Nikotin-Debatte Gericht stoppt absolutes Rauchverbot in Rheinland-Pfalz

In Rheinland-Pfalz darf in kleinen Kneipen auch nach Inkrafttreten des Rauchverbotes weiter geraucht werden. Nach einem Urteil des Landesverfassungsgerichts in Koblenz sind Gaststätten mit nur einem Schankraum vom Nichtraucherschutzgesetz ausgenommen.


Koblenz - In Mini-Kneipen, die keinen zweiten Raum für die Raucher abtrennen können, darf nun vorerst weiter geraucht werden. Das entschieden die Richter am Verfassungsgericht des Landes Rheinland-Pfalz. Damit gaben sie der Klage von fünf Kneipenbetreibern nach, die sich in ihrer Existenz bedroht sehen.

Rauchen in der Stammkneipe: Gastwirte müssen deutlich auf die Raucherlaubnis hinweisen
DPA

Rauchen in der Stammkneipe: Gastwirte müssen deutlich auf die Raucherlaubnis hinweisen

Das Rauchverbot beeinträchtige sie tendenziell stärker als die Besitzer von Gaststätten, die Raucherräume einrichten könnten, erklärten die Richter. Ob diese "wirtschaftlich voraussichtlich gravierende Ungleichbehandlung" gerechtfertigt sei, will das Gericht im Hauptsacheverfahren klären.

Die Argumentation der Kläger sei nachvollziehbar, erklärten die Richter. Die Schonfrist gilt zumindest, bis das Gericht die Frage grundsätzlich in einem Hauptverfahren geklärt hat. Die Gastwirte müssen aber am Eingang deutlich sichtbar auf eine Raucherlaubnis hinweisen.

Dagegen lehnten die Koblenzer Richter den Antrag eines Rauchers, das Inkrafttreten des Gesetzes zu verschieben, ab. Der Mann sieht durch das Rauchverbot sein Recht auf freie Entfaltung der Persönlichkeit verletzt. Für ihn seien aber im Gegensatz zu den Gastronomen keine besonders schweren Nachteile, die möglicherweise nicht wieder gut zu machen seien, zu erwarten, erklärten die Richter.

Grundsätzlich kann das Gesetz zum Rauchverbot in Rheinland-Pfalz damit wie vorgesehen am Freitag in Kraft treten.

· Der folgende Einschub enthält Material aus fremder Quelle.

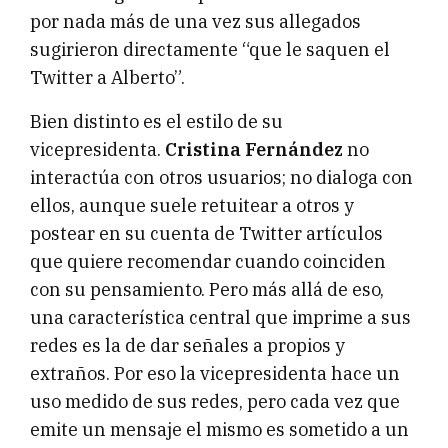
por nada más de una vez sus allegados
sugirieron directamente “que le saquen el
Twitter a Alberto”.
Bien distinto es el estilo de su
vicepresidenta.
Cristina Fernández
no
interactúa con otros usuarios; no dialoga con
ellos, aunque suele retuitear a otros y
postear en su cuenta de Twitter artículos
que quiere recomendar cuando coinciden
con su pensamiento. Pero más allá de eso,
una característica central que imprime a sus
redes es la de dar señales a propios y
extraños. Por eso la vicepresidenta hace un
uso medido de sus redes, pero cada vez que
emite un mensaje el mismo es sometido a un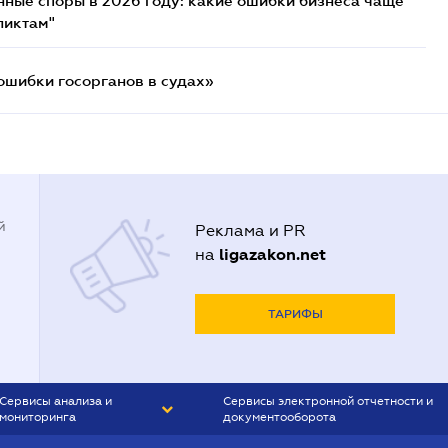
нные споры в 2026 году: какие ошибки бизнеса чаще
ликтам"
ошибки госорганов в судах»
й
Реклама и PR
ligazakon.net
на
ТАРИФЫ
Сервисы анализа и
Сервисы электронной отчетности и
мониторинга
документооборота
CONTR AGENT
Liga:REPORT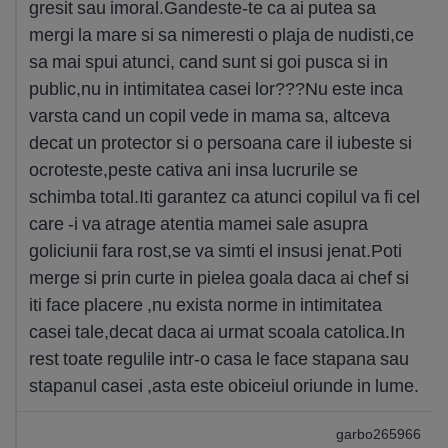
gresit sau imoral.Gandeste-te ca ai putea sa
mergi la mare si sa nimeresti o plaja de nudisti,ce
sa mai spui atunci, cand sunt si goi pusca si in
public,nu in intimitatea casei lor???Nu este inca
varsta cand un copil vede in mama sa, altceva
decat un protector si o persoana care il iubeste si
ocroteste,peste cativa ani insa lucrurile se
schimba total.Iti garantez ca atunci copilul va fi cel
care -i va atrage atentia mamei sale asupra
goliciunii fara rost,se va simti el insusi jenat.Poti
merge si prin curte in pielea goala daca ai chef si
iti face placere ,nu exista norme in intimitatea
casei tale,decat daca ai urmat scoala catolica.In
rest toate regulile intr-o casa le face stapana sau
stapanul casei ,asta este obiceiul oriunde in lume.
garbo265966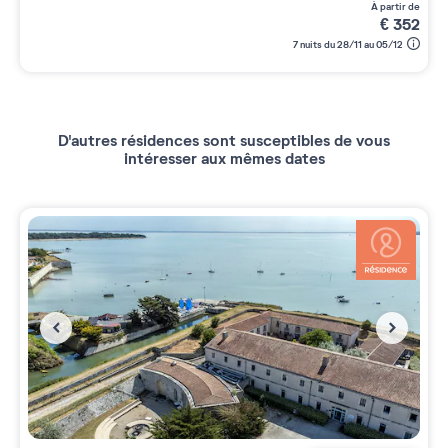
à partir de
€
352
7 nuits du 28/11 au 05/12
D'autres résidences sont susceptibles de vous
intéresser aux mêmes dates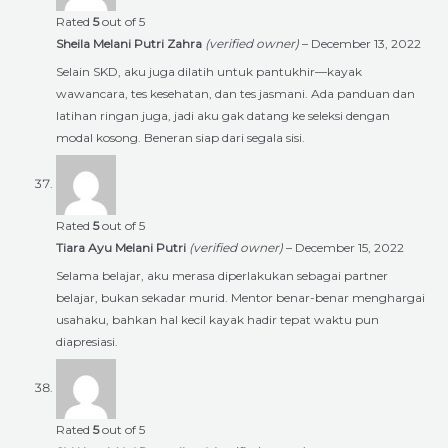
Rated
5
out of 5
Sheila Melani Putri Zahra
(verified owner)
–
December 13, 2022
Selain SKD, aku juga dilatih untuk pantukhir—kayak
wawancara, tes kesehatan, dan tes jasmani. Ada panduan dan
latihan ringan juga, jadi aku gak datang ke seleksi dengan
modal kosong. Beneran siap dari segala sisi.
Rated
5
out of 5
Tiara Ayu Melani Putri
(verified owner)
–
December 15, 2022
Selama belajar, aku merasa diperlakukan sebagai partner
belajar, bukan sekadar murid. Mentor benar-benar menghargai
usahaku, bahkan hal kecil kayak hadir tepat waktu pun
diapresiasi.
Rated
5
out of 5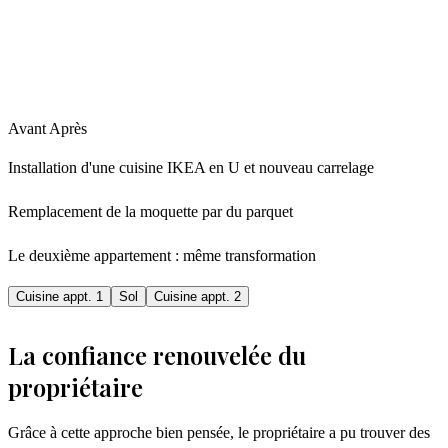
Avant
Après
Installation d'une cuisine IKEA en U et nouveau carrelage
Remplacement de la moquette par du parquet
Le deuxième appartement : même transformation
Cuisine appt. 1
Sol
Cuisine appt. 2
La confiance renouvelée du
propriétaire
Grâce à cette approche bien pensée, le propriétaire a pu trouver des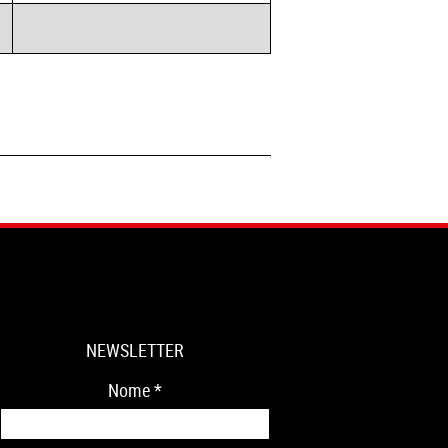
NEWSLETTER
Nome
*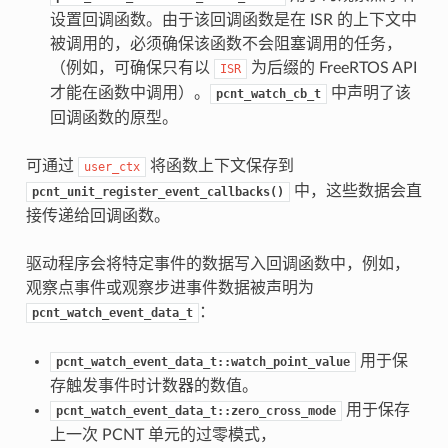
设置回调函数。由于该回调函数是在 ISR 的上下文中
被调用的，必须确保该函数不会阻塞调用的任务，
（例如，可确保只有以
为后缀的 FreeRTOS API
ISR
才能在函数中调用）。
中声明了该
pcnt_watch_cb_t
回调函数的原型。
可通过
将函数上下文保存到
user_ctx
中，这些数据会直
pcnt_unit_register_event_callbacks()
接传递给回调函数。
驱动程序会将特定事件的数据写入回调函数中，例如，
观察点事件或观察步进事件数据被声明为
：
pcnt_watch_event_data_t
用于保
pcnt_watch_event_data_t::watch_point_value
存触发事件时计数器的数值。
用于保存
pcnt_watch_event_data_t::zero_cross_mode
上一次 PCNT 单元的过零模式，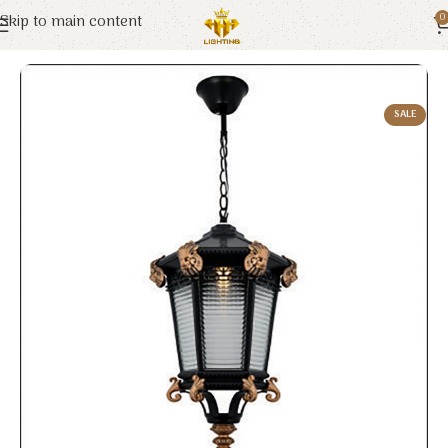
Skip to main content
0
Trang chủ
Euroto
Đèn Trang Trí
SALE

Das neue Gesetz sieht unter anderem vor, dass in Gaststätten nur noch in abgetrennten Räumen geraucht werden darf, die nicht größer als der Hauptgastraum sind.

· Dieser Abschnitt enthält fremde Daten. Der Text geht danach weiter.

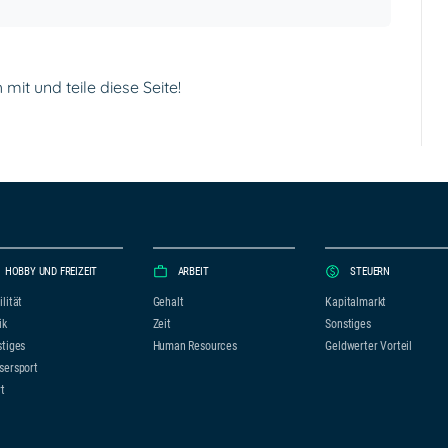
mit und teile diese Seite!
HOBBY UND FREIZEIT
ARBEIT
STEUERN
lität
Gehalt
Kapitalmarkt
ik
Zeit
Sonstiges
tiges
Human Resources
Geldwerter Vorteil
sersport
t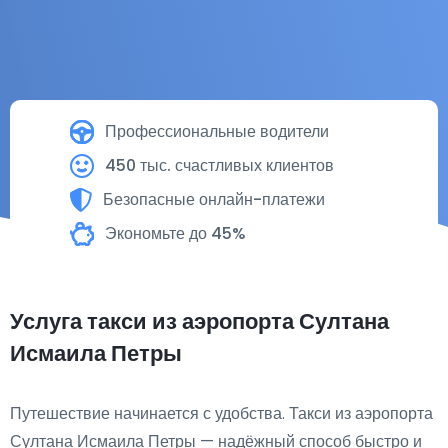
Профессиональные водители
450 тыс. счастливых клиентов
Безопасные онлайн-платежи
Экономьте до 45%
Услуга такси из аэропорта Султана
Исмаила Петры
Путешествие начинается с удобства. Такси из аэропорта
Султана Исмаила Петры — надёжный способ быстро и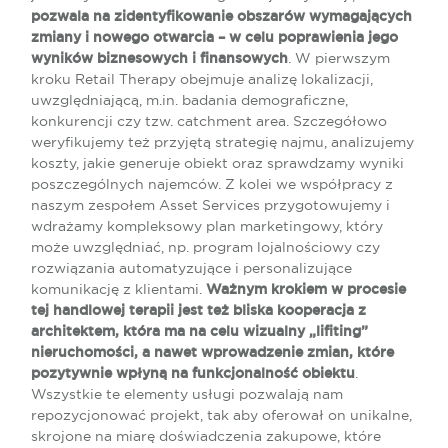
pozwala na zidentyfikowanie obszarów wymagających
zmiany i nowego otwarcia – w celu poprawienia jego
wyników biznesowych i finansowych
. W pierwszym
kroku Retail Therapy obejmuje analizę lokalizacji,
uwzględniającą, m.in. badania demograficzne,
konkurencji czy tzw. catchment area. Szczegółowo
weryfikujemy też przyjętą strategię najmu, analizujemy
koszty, jakie generuje obiekt oraz sprawdzamy wyniki
poszczególnych najemców. Z kolei we współpracy z
naszym zespołem Asset Services przygotowujemy i
wdrażamy kompleksowy plan marketingowy, który
może uwzględniać, np. program lojalnościowy czy
rozwiązania automatyzujące i personalizujące
komunikację z klientami.
Ważnym krokiem w procesie
tej handlowej terapii jest też bliska kooperacja z
architektem, która ma na celu wizualny „lifiting”
nieruchomości, a nawet wprowadzenie zmian, które
pozytywnie wpłyną na funkcjonalność obiektu
.
Wszystkie te elementy usługi pozwalają nam
repozycjonować projekt, tak aby oferował on unikalne,
skrojone na miarę doświadczenia zakupowe, które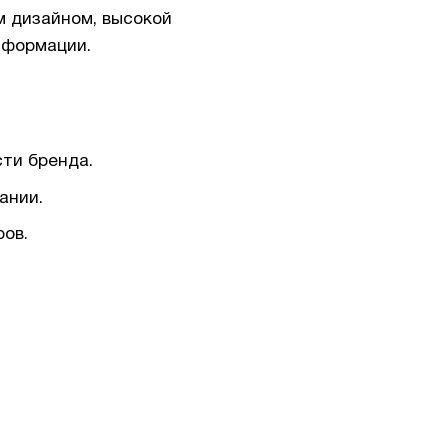
м дизайном, высокой
нформации.
ти бренда.
ании.
ов.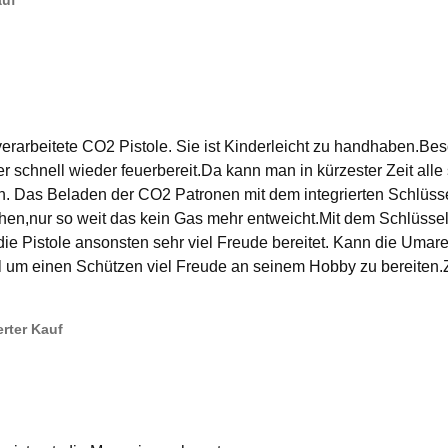
auf
verarbeitete CO2 Pistole. Sie ist Kinderleicht zu handhaben.B
r schnell wieder feuerbereit.Da kann man in kürzester Zeit all
en. Das Beladen der CO2 Patronen mit dem integrierten Schlüss
hen,nur so weit das kein Gas mehr entweicht.Mit dem Schlüssel 
l die Pistole ansonsten sehr viel Freude bereitet. Kann die Um
ial um einen Schützen viel Freude an seinem Hobby zu bereiten.
ierter Kauf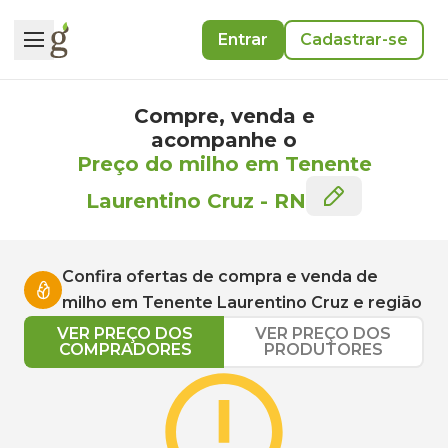
Entrar
Cadastrar-se
Compre, venda e
acompanhe o
Preço do milho em Tenente
Laurentino Cruz
-
RN
Confira ofertas de compra e venda de
milho
em
Tenente Laurentino Cruz
e região
VER PREÇO DOS
VER PREÇO DOS
COMPRADORES
PRODUTORES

Bislang wurden bei den Landesverfassungsgerichten siebzehn Klagen gegen die Nichtraucherschutzgesetze eingereicht, wie eine Umfrage der Deutschen Presse-Agentur ergeben hatte.

Das Bundesverfassungsgericht in Karlsruhe hatte im Januar erstmals einen Eilantrag eines Rauchers abgelehnt, der gegen das hessische Rauchverbot klagt. Dem Kläger würden keine Nachteile entstehen, wenn er auf das Hauptverfahren warten müsse, lautete die Begründung. Der hessische Staatsgerichtshof lehnte eine Klage von zwölf Kneipenbesitzern ab, weil sie keine Nachteile durch das Gesetz belegen konnten.

Ein Rauchverbot in Kneipen und Restaurants gilt bisher in zwölf Bundesländern. Wie in Rheinland-Pfalz tritt am Freitag auch im Saarland ein Nichtraucherschutzgesetz in Kraft. In Thüringen und Nordrhein-Westfalen haben Raucher noch bis zum Juli Zeit.